Of particular significance were reforms to the ISA allowance which will see the limit raised to £20,000 along with the creation of a Lifetime ISA for individuals under 40.
"Today's Budget has a major emphasis on long-term savings,” added Jonathan Lipkin, Director of Public Policy at the Investment Association. “First, and importantly, it has left the incentives in place for people to continue to save for later life through workplace pensions, an essential foundation.
"At the same time, the new lifetime ISA looks like an exciting development that can incentivise younger people with increasingly difficult and competing savings needs to put money away for key life stages. This could help to create a more widespread savings culture in the UK, particularly if it can be used for long-term investment that will both fund economic growth and deliver strong returns.”
He also explained that raising the limit to £20,000 would give a vote of confidence in the ISA brand and a further opportunity for people to save even more for their futures without paying any tax on their returns.
"The new savings regime that results from these changes offers the benefits of attractive incentives and flexibility,” said Lipkin. “We will look forward to working with the Government as it moves to implementation."
Meanwhile, Andrew Ninian, Director of Corporate Governance at the Investment Association, offered his insights into the chancellor’s ‘Productivity Action Plan.’
"Productivity can drive economic growth and encourage UK businesses to invest for the long term,” said Ninian. "The Action Plan the Investment Association is launching next week, referenced by the Chancellor today, will outline how we as investors can play a fundamental role to help improve UK productivity and support long-term investment. The Action Plan seeks to deliver ambitious and achievable remedies to the ills of some of the most serious causes of short-term thinking in the British economy.
"The investment industry remains steadfast in its commitment to play its part in fixing the UK productivity puzzle and help fix the challenge of our generation."
Also welcomed were changes to improve simplicity and fairness for fund investors, as a result of a direct bid by The Investment Association. The changes mean that from April 2017, bond fund managers will stop automatically collecting 20% tax from their income payments to investors.

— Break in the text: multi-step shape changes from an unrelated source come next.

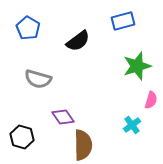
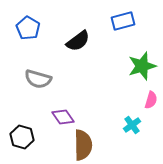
green star: moved 5 px right
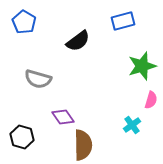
blue pentagon: moved 4 px left, 6 px up
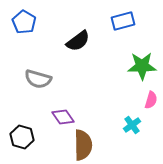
green star: rotated 16 degrees clockwise
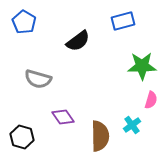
brown semicircle: moved 17 px right, 9 px up
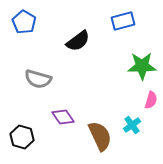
brown semicircle: rotated 24 degrees counterclockwise
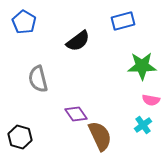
gray semicircle: rotated 60 degrees clockwise
pink semicircle: rotated 84 degrees clockwise
purple diamond: moved 13 px right, 3 px up
cyan cross: moved 11 px right
black hexagon: moved 2 px left
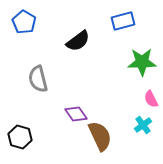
green star: moved 4 px up
pink semicircle: moved 1 px up; rotated 54 degrees clockwise
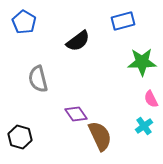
cyan cross: moved 1 px right, 1 px down
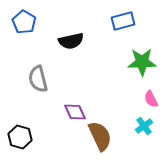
black semicircle: moved 7 px left; rotated 25 degrees clockwise
purple diamond: moved 1 px left, 2 px up; rotated 10 degrees clockwise
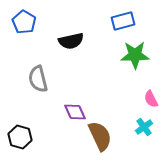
green star: moved 7 px left, 7 px up
cyan cross: moved 1 px down
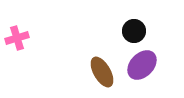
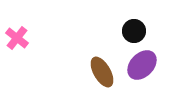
pink cross: rotated 35 degrees counterclockwise
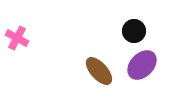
pink cross: rotated 10 degrees counterclockwise
brown ellipse: moved 3 px left, 1 px up; rotated 12 degrees counterclockwise
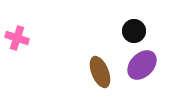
pink cross: rotated 10 degrees counterclockwise
brown ellipse: moved 1 px right, 1 px down; rotated 20 degrees clockwise
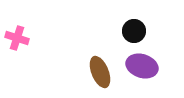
purple ellipse: moved 1 px down; rotated 64 degrees clockwise
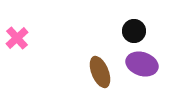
pink cross: rotated 30 degrees clockwise
purple ellipse: moved 2 px up
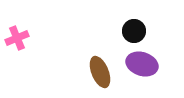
pink cross: rotated 20 degrees clockwise
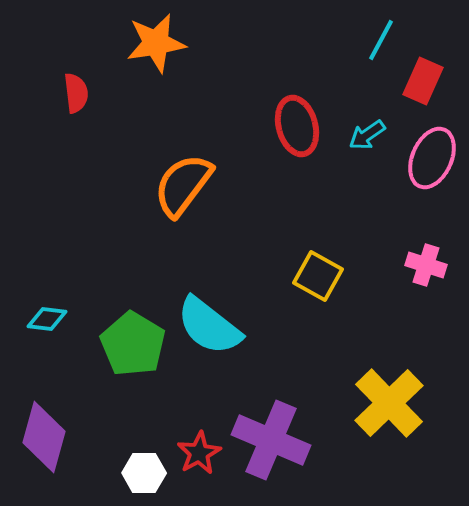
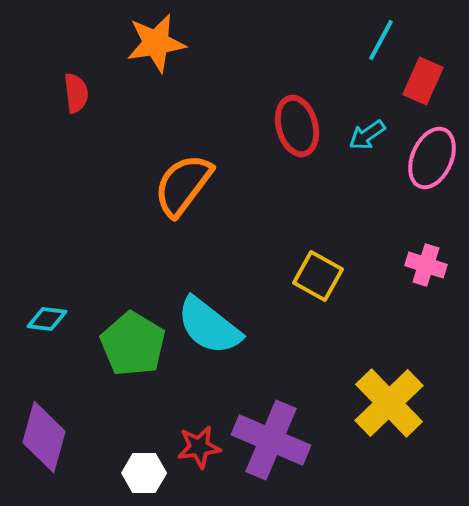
red star: moved 6 px up; rotated 21 degrees clockwise
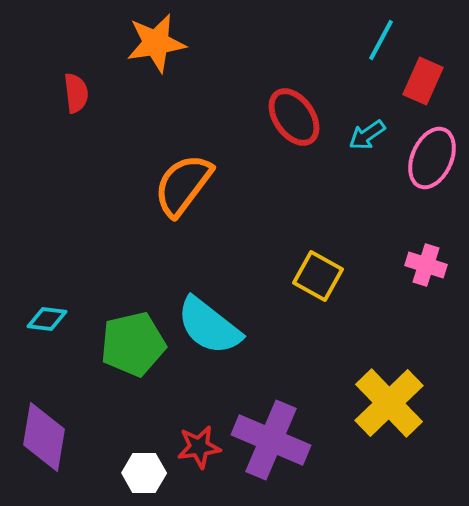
red ellipse: moved 3 px left, 9 px up; rotated 20 degrees counterclockwise
green pentagon: rotated 28 degrees clockwise
purple diamond: rotated 6 degrees counterclockwise
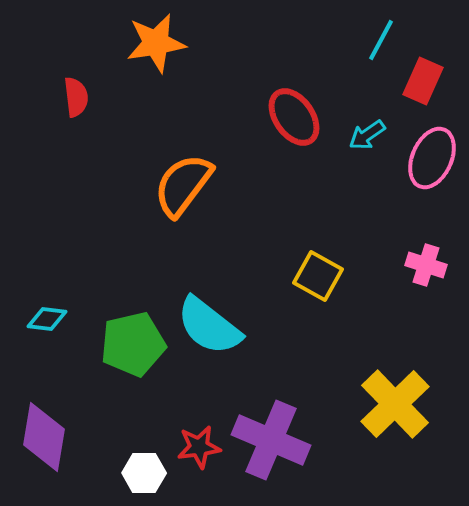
red semicircle: moved 4 px down
yellow cross: moved 6 px right, 1 px down
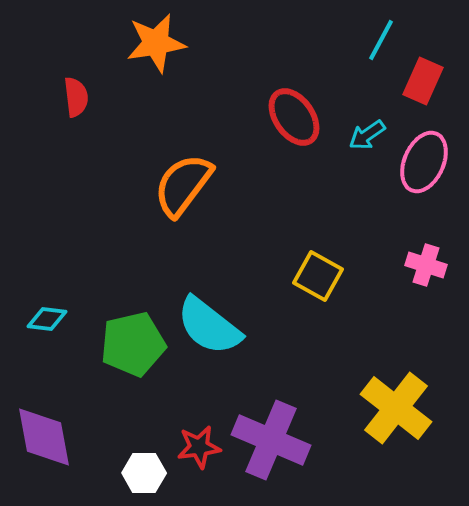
pink ellipse: moved 8 px left, 4 px down
yellow cross: moved 1 px right, 4 px down; rotated 8 degrees counterclockwise
purple diamond: rotated 20 degrees counterclockwise
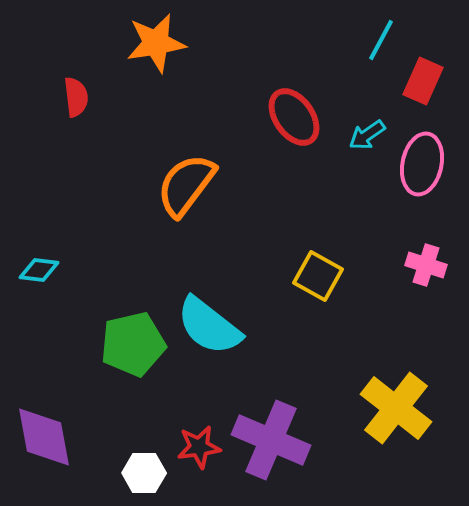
pink ellipse: moved 2 px left, 2 px down; rotated 12 degrees counterclockwise
orange semicircle: moved 3 px right
cyan diamond: moved 8 px left, 49 px up
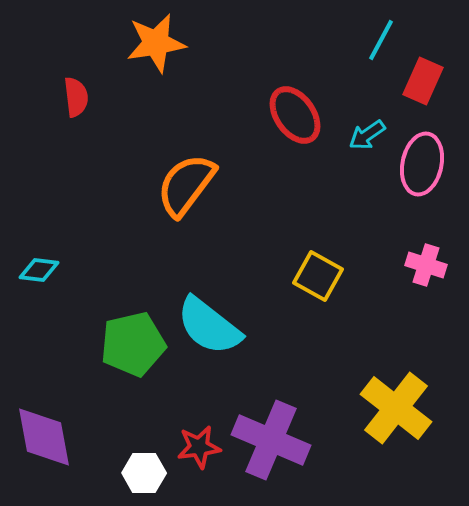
red ellipse: moved 1 px right, 2 px up
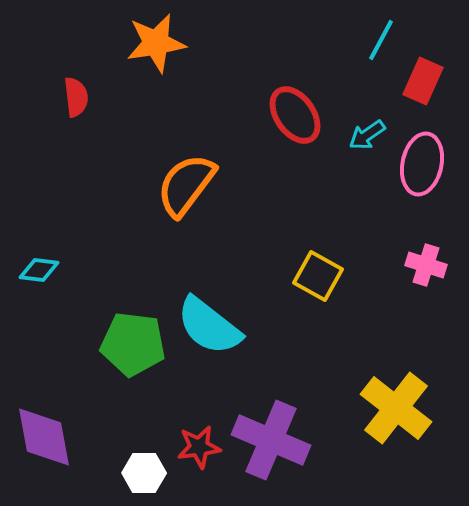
green pentagon: rotated 20 degrees clockwise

Jorge Morley-Smith, Director of Business Support and Promotion, explained: "From April, basic-rate taxpayers will be exempt from tax on the first £1,000 of interest (£500 for higher-rate taxpayers), and receiving distributions without tax deducted means that you will not need to file tax returns simply to claim tax back. It also ensures that UK funds continue to be an attractive and competitive savings vehicle for UK and overseas savers."